▶ The task
Because the images are not wanted, restate every line below word for word without them.

▶ Data section
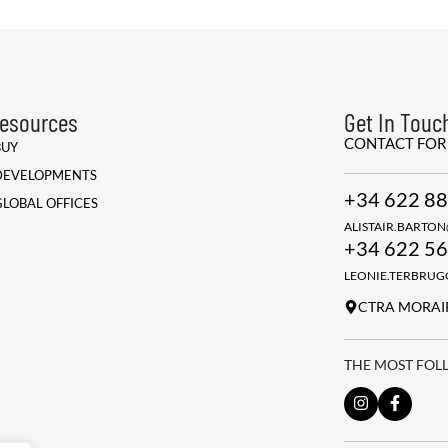
esources
Get In Touc
CONTACT FO
BUY
DEVELOPMENTS
+34 622 88
GLOBAL OFFICES
ALISTAIR.BARTO
+34 622 56
LEONIE.TERBRU
CTRA MORAIR
THE MOST FOL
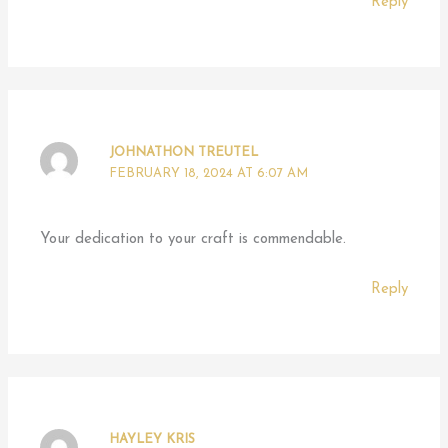
Reply
JOHNATHON TREUTEL
FEBRUARY 18, 2024 AT 6:07 AM
Your dedication to your craft is commendable.
Reply
HAYLEY KRIS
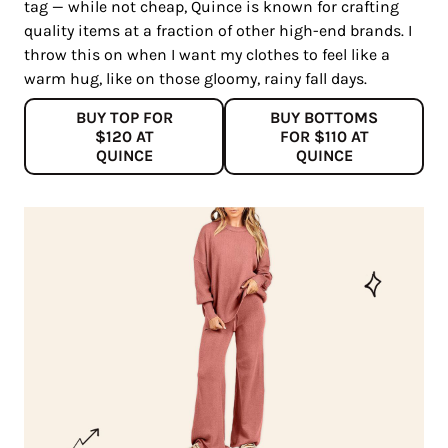
tag — while not cheap, Quince is known for crafting
quality items at a fraction of other high-end brands. I
throw this on when I want my clothes to feel like a
warm hug, like on those gloomy, rainy fall days.
BUY TOP FOR
BUY BOTTOMS
$120 AT
FOR $110 AT
QUINCE
QUINCE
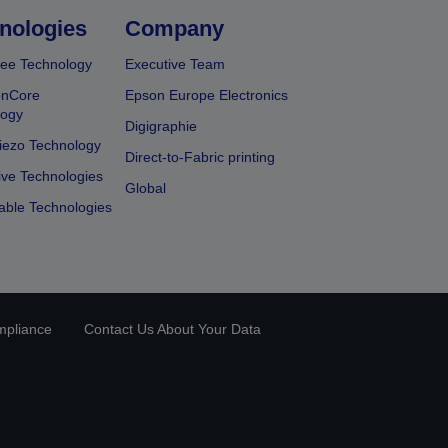
nologies
Company
ee Technology
Executive Team
onCore
Epson Europe Electronics
logy
Digigraphie
iezo Technology
Direct-to-Fabric printing
ive Technologies
Global
able Technologies
mpliance
Contact Us About Your Data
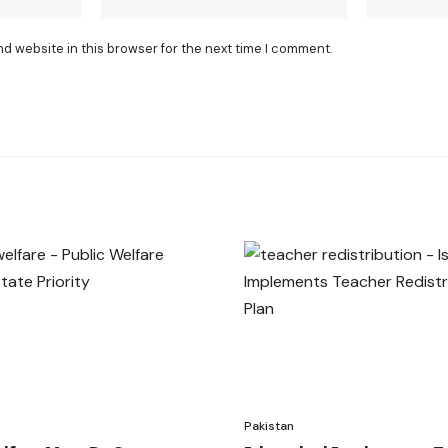
nd website in this browser for the next time I comment.
Pakistan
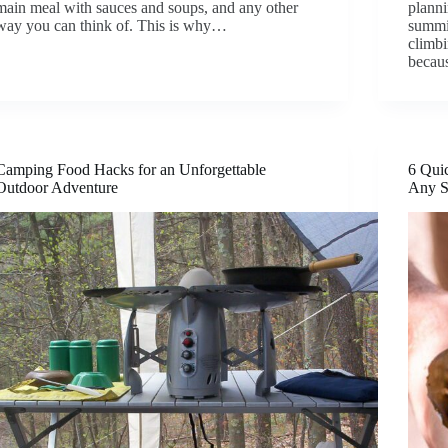
main meal with sauces and soups, and any other
planni
way you can think of. This is why…
summit
climbi
beca
Camping Food Hacks for an Unforgettable
6 Quic
Outdoor Adventure
Any S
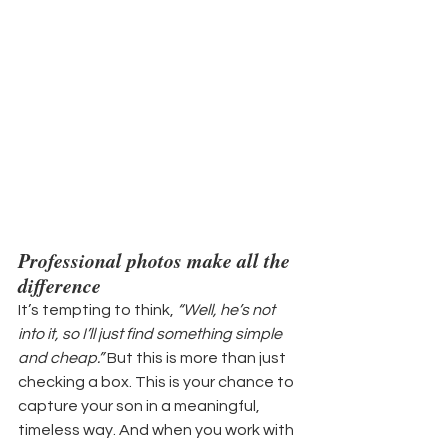
Professional photos make all the 
difference
It’s tempting to think, 
“Well, he’s not 
into it, so I’ll just find something simple 
and cheap.”
 But this is more than just 
checking a box. This is your chance to 
capture your son in a meaningful, 
timeless way. And when you work with 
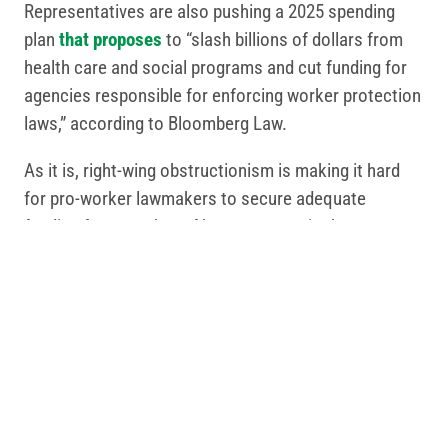
Representatives are also pushing a 2025 spending
plan
that proposes
to “slash billions of dollars from
health care and social programs and cut funding for
agencies responsible for enforcing worker protection
laws,” according to Bloomberg Law.
As it is, right-wing obstructionism is making it hard
for pro-worker lawmakers to secure adequate
funding for a number of key programs in the current
fiscal year, which ends Sept. 30. That list includes
public transportation, roads and bridges, clean water,
public health departments, public schools, workforce
training, worker safety, child care, Head Start, public
safety and more.
Things are likely to get much worse unless we fight
back and make sure we elect pro-worker lawmakers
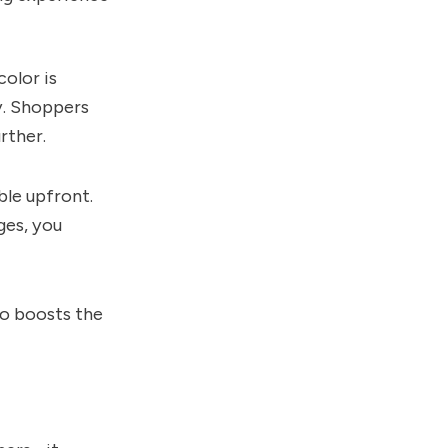
color is
ty. Shoppers
rther.
ble upfront.
ges, you
so boosts the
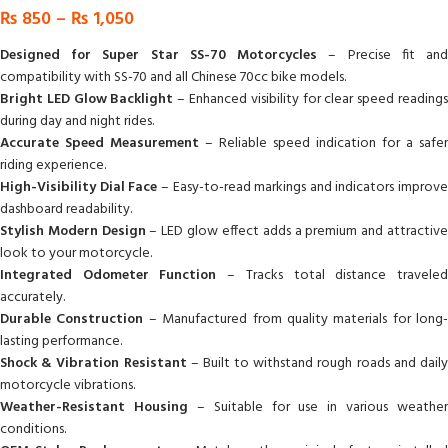
₨
850
–
₨
1,050
Designed for Super Star SS-70 Motorcycles
– Precise fit an
compatibility with SS-70 and all Chinese 70cc bike models.
Bright LED Glow Backlight
– Enhanced visibility for clear speed reading
during day and night rides.
Accurate Speed Measurement
– Reliable speed indication for a safer
riding experience.
High-Visibility Dial Face
– Easy-to-read markings and indicators improve
dashboard readability.
Stylish Modern Design
– LED glow effect adds a premium and attractiv
look to your motorcycle.
Integrated Odometer Function
– Tracks total distance travele
accurately.
Durable Construction
– Manufactured from quality materials for long-
lasting performance.
Shock & Vibration Resistant
– Built to withstand rough roads and dail
motorcycle vibrations.
Weather-Resistant Housing
– Suitable for use in various weather
conditions.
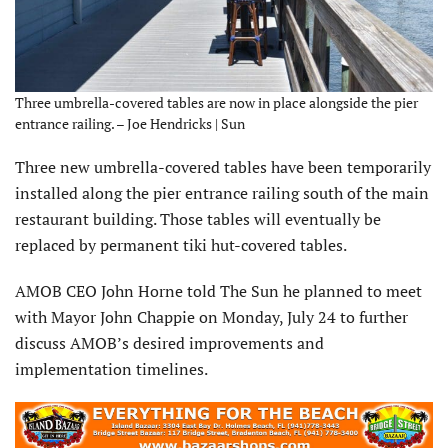
Three umbrella-covered tables are now in place alongside the pier
entrance railing. – Joe Hendricks | Sun
Three new umbrella-covered tables have been temporarily
installed along the pier entrance railing south of the main
restaurant building. Those tables will eventually be
replaced by permanent tiki hut-covered tables.
AMOB CEO John Horne told The Sun he planned to meet
with Mayor John Chappie on Monday, July 24 to further
discuss AMOB’s desired improvements and
implementation timelines.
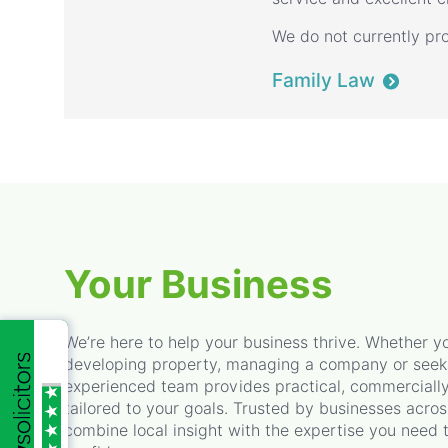
We do not currently pro
Family Law
Your Business
We’re here to help your business thrive. Whether yo
developing property, managing a company or seekin
experienced team provides practical, commerciall
tailored to your goals. Trusted by businesses acro
combine local insight with the expertise you need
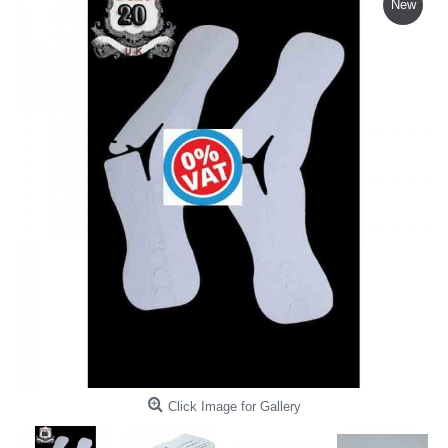
New
Click Image for Gallery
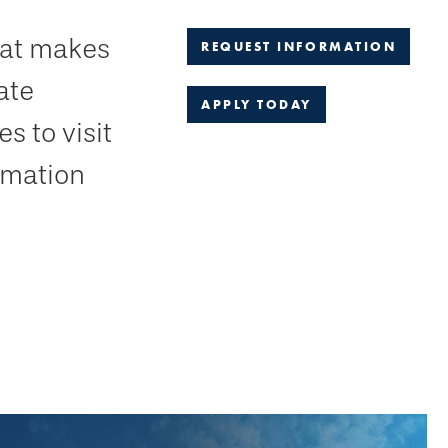
hat makes
REQUEST INFORMATION
ate
APPLY TODAY
s to visit
ormation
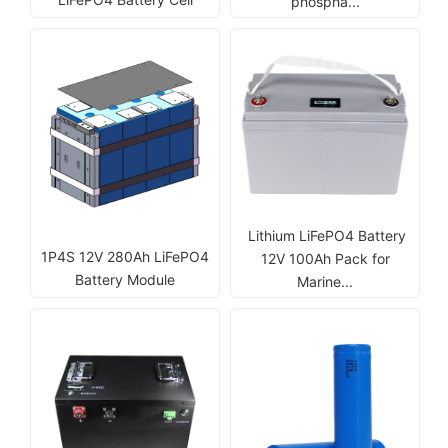
phospha...
Lithium LiFePO4 Battery
1P4S 12V 280Ah LiFePO4
12V 100Ah Pack for
Battery Module
Marine...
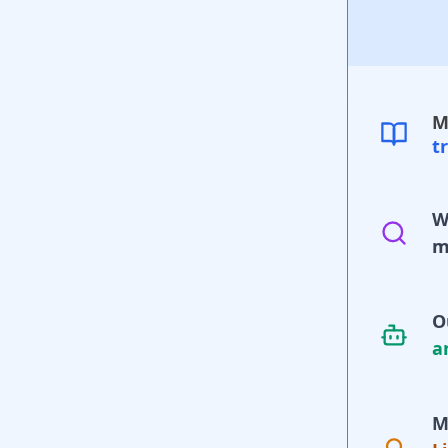
M
t
W
m
O
a
M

▶ Reply
esources
Get In Touc
CONTACT FO
BUY
DEVELOPMENTS
+34 622 88
GLOBAL OFFICES
ALISTAIR.BARTO
+34 622 56
LEONIE.TERBRU
CTRA MORAIR
THE MOST FOL
Reply
JOHNATHON TREUTEL
FEBRUARY 18, 2024 AT 6:07 AM
Your dedication to your craft is commendable.
Reply
HAYLEY KRIS
tag — while not cheap, Quince is known for crafting
quality items at a fraction of other high-end brands. I
throw this on when I want my clothes to feel like a
warm hug, like on those gloomy, rainy fall days.
BUY TOP FOR
BUY BOTTOMS
$120 AT
FOR $110 AT
QUINCE
QUINCE
nologies
Company
ee Technology
Executive Team
onCore
Epson Europe Electronics
logy
Digigraphie
iezo Technology
Direct-to-Fabric printing
ive Technologies
Global
able Technologies
mpliance
Contact Us About Your Data
nd website in this browser for the next time I comment.
Pakistan
main meal with sauces and soups, and any other
planni
way you can think of. This is why…
summit
climbi
beca
Camping Food Hacks for an Unforgettable
6 Quic
Outdoor Adventure
Any S
Professional photos make all the 
difference
It’s tempting to think, 
“Well, he’s not 
into it, so I’ll just find something simple 
and cheap.”
 But this is more than just 
checking a box. This is your chance to 
capture your son in a meaningful, 
timeless way. And when you work with 
Representatives are also pushing a 2025 spending
plan
that proposes
to “slash billions of dollars from
health care and social programs and cut funding for
agencies responsible for enforcing worker protection
laws,” according to Bloomberg Law.
As it is, right-wing obstructionism is making it hard
for pro-worker lawmakers to secure adequate
funding for a number of key programs in the current
fiscal year, which ends Sept. 30. That list includes
public transportation, roads and bridges, clean water,
public health departments, public schools, workforce
training, worker safety, child care, Head Start, public
safety and more.
Things are likely to get much worse unless we fight
back and make sure we elect pro-worker lawmakers
color is
ty. Shoppers
rther.
ble upfront.
ges, you
so boosts the
₨
850
–
₨
1,050
Designed for Super Star SS-70 Motorcycles
– Precise fit an
compatibility with SS-70 and all Chinese 70cc bike models.
Bright LED Glow Backlight
– Enhanced visibility for clear speed reading
during day and night rides.
Accurate Speed Measurement
– Reliable speed indication for a safer
riding experience.
High-Visibility Dial Face
– Easy-to-read markings and indicators improve
dashboard readability.
Stylish Modern Design
– LED glow effect adds a premium and attractiv
look to your motorcycle.
Integrated Odometer Function
– Tracks total distance travele
accurately.
Durable Construction
– Manufactured from quality materials for long-
lasting performance.
Shock & Vibration Resistant
– Built to withstand rough roads and dail
motorcycle vibrations.
Weather-Resistant Housing
– Suitable for use in various weather
conditions.
Three umbrella-covered tables are now in place alongside the pier
entrance railing. – Joe Hendricks | Sun
Three new umbrella-covered tables have been temporarily
installed along the pier entrance railing south of the main
restaurant building. Those tables will eventually be
replaced by permanent tiki hut-covered tables.
AMOB CEO John Horne told The Sun he planned to meet
with Mayor John Chappie on Monday, July 24 to further
discuss AMOB’s desired improvements and
implementation timelines.
We do not currently pro
Family Law
Your Business
We’re here to help your business thrive. Whether yo
developing property, managing a company or seekin
experienced team provides practical, commerciall
tailored to your goals. Trusted by businesses acro
combine local insight with the expertise you need
New
Click Image for Gallery
hat makes
REQUEST INFORMATION
ate
APPLY TODAY
s to visit
ormation
phospha...
Lithium LiFePO4 Battery
1P4S 12V 280Ah LiFePO4
12V 100Ah Pack for
Battery Module
Marine...
M
t
W
m
O
a
M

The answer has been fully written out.